Elle a consacré sa vie à lutter contre le cancer. D’abord auprès de ses patients, puis dans son laboratoire afin de mettre au point un test capable de détecter précocement le cancer. Jamais Patrizia Paterlini-Bréchot n’a baissé les bras. Aujourd’hui, cette professeure de biologie cellulaire et d’oncologie à la faculté de médecine Necker-Enfants malades est on ne peut plus proche du but.
Vous avez fait de la lutte contre le cancer votre mission. Comment est née cette « vocation » ?
Patrizia Paterlini-Bréchot : J’ai toujours été portée par le souci des autres et en particulier de ceux qui sont malades. Mon orientation vers l’oncologie trouve son origine au cours de ma première année d’internat. Le décès foudroyant d’un de mes patients atteint d’un cancer m’a beaucoup marquée. J’ai été frappée par l’impuissance de la médecine. J’ai alors décidé de consacrer toute mon énergie à aider les malades, d’abord en tant que clinicienne, auprès des patients, puis à travers la recherche, afin de repousser les limites de la médecine.
Après des années de recherche, vous avez mis au point, avec votre équipe, le test ISET, qui doit permettre de détecter précocement cette maladie. Comment fonctionne-t-il ?

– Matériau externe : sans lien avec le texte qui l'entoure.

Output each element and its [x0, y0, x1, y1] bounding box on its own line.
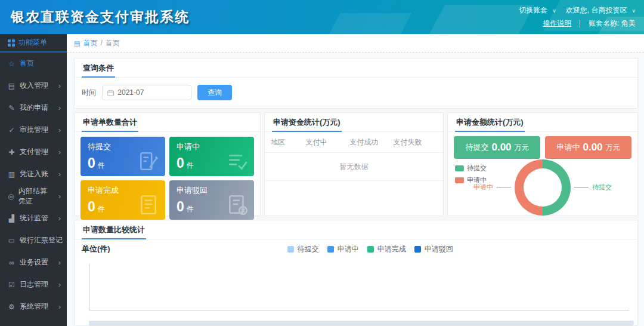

P P-B : A partir d’un prélèvement sanguin, nous extrayons des cellules rarissimes, puis les examinons au microscope, afin de déterminer s’il s’agit de cellules tumorales. Le test ISET permet ainsi de savoir si le cancer a envahi le sang.
En quoi ce test représente-t-il une réelle avancée dans le dépistage du cancer ?
P P-B : Aucun test de la sorte n’existe actuellement. Aujourd’hui, deux pistes d’application existent. D’une part, pour les patients que l’on pense en rémission : si on détecte des cellules tumorales dans leur sang, c’est un signe que le cancer est encore malheureusement là. D’autre part pour les personnes qui présentent un risque de développer un cancer (les gros fumeurs par exemple): la présence de cellules tumorales dans le sang indique qu’un cancer risque de se développer. Le test peut donc être utilisé de façon préventive. Et demain, nous serons capables de déterminer de quel organe proviennent les cellules tumorales présentes dans le sang et de savoir ainsi si tel ou tel organe est touché par le cancer, bien plus précocement que par l’imagerie.
Quels ont été les principaux obstacles dans le développement de cette méthode ?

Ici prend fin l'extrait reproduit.